Global Secondary Index Size

I created the following GSI Index for my bucket:

CREATE PRIMARY INDEX `#primary` ON `parse_with_index` USING GSI WITH {"nodes":"cb41ee-04-us-us-east-1.dev.cld.touchtunes.com:8091"};

Here is the size of the index folder on my node before the creation:

/dev/xvdh1      296G   65M  281G   1% /index

Here is the size after the index creation:

/dev/xvdh1      296G  162G  119G  58% /index

My bucket size says the following on the console:

63.6GB /
79.7GB

I am wondering why would the Index size be greater than the actual data on disk.

Thanks,
Steeve

Could you share your version pls? the behavior has changes in GSI from between versions on this.

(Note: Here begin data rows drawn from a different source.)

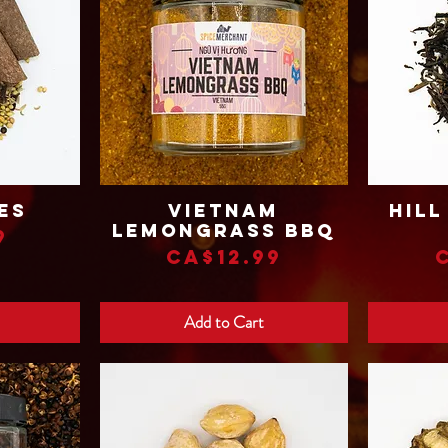
es
Vietnam
Hill
Quick View
Lemongrass BBQ
9
Price
CA$12.99
Add to Cart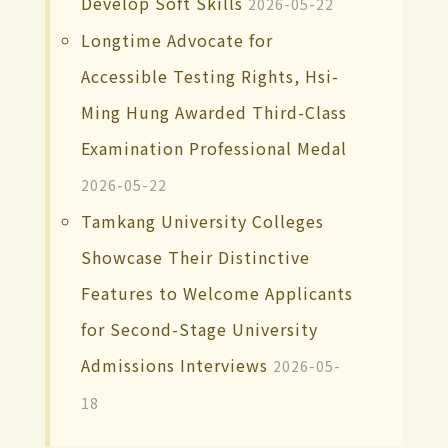
Develop Soft Skills
2026-05-22
Longtime Advocate for
Accessible Testing Rights, Hsi-
Ming Hung Awarded Third-Class
Examination Professional Medal
2026-05-22
Tamkang University Colleges
Showcase Their Distinctive
Features to Welcome Applicants
for Second-Stage University
Admissions Interviews
2026-05-
18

There may be a few reasons ;

  • compaction may not have run yet: we have an append only write mode that favors fast sequential writes over space. a process called compaction removes the orphaned pages at an interval. To see the fragmentation ratio, you can look at the index stats for the index under the “% fragmentation” .
  • maintaining a tree is more expensive than raw data. index has some overhead over data due to the tree structure it maintains either with skiplist or with btree flavors. you can also see the index disk size and index data size (size of data being indexed) for the index under stats (click on bucket name under the data buckets" tab in web console. let me know if you are seeing a discrepency between the stat and what you observe on the filesystem.
    thanks
    -cihan

Hello Cihan,

I am testing on 4.1.1-5914 Enterprise Edition (build-5914). I had to remove my Node because of disk space issue. I should have another up and running in an hour or 2. I will keep you posted on the index stats.

Thanks for the help.

-Steeve

Thanks. I’d recommend also looking into 4.5 with circular writes.
4.0, 4.1 and 4.5 all provide append only write mode. With 4.5 we have introduced another write mode that eliminates the need for frequent compaction. The write looks for orphaned pages and reuses the space instead of appending all writes to the end of the file. It is now the new default mode when standard GSI storage mode is used.
If you have enough memory to keep your indexes in memory, I’d recommend using memory-optimized indexes as well. The IO overhead and the IO subsystem required is much less demanding when running memory optimized storage mode for indexes. All index maintenance happen in memory thus much faster for scans and index maintenance as well.
You can find the indexing options for n1ql here http://developer.couchbase.com/documentation/server/4.5/indexes/n1ql-in-couchbase.html

thanks

@steevebisson,
you definitely should use 4.5.
4.0/4.1 indexes have pretty ugly implementation, or ,“rephrasing politely”, “there a lot of really significant improvements in 4.5”. For 4.1.X take a look at GSI: different sporadic bugs + fragmentation up to 98% :wink: there are a lot of fun …

Here is my index stats info.

Hello,

Disk space returned to normal after the compaction of the bucket. 8.3GIG! WOW, this is great.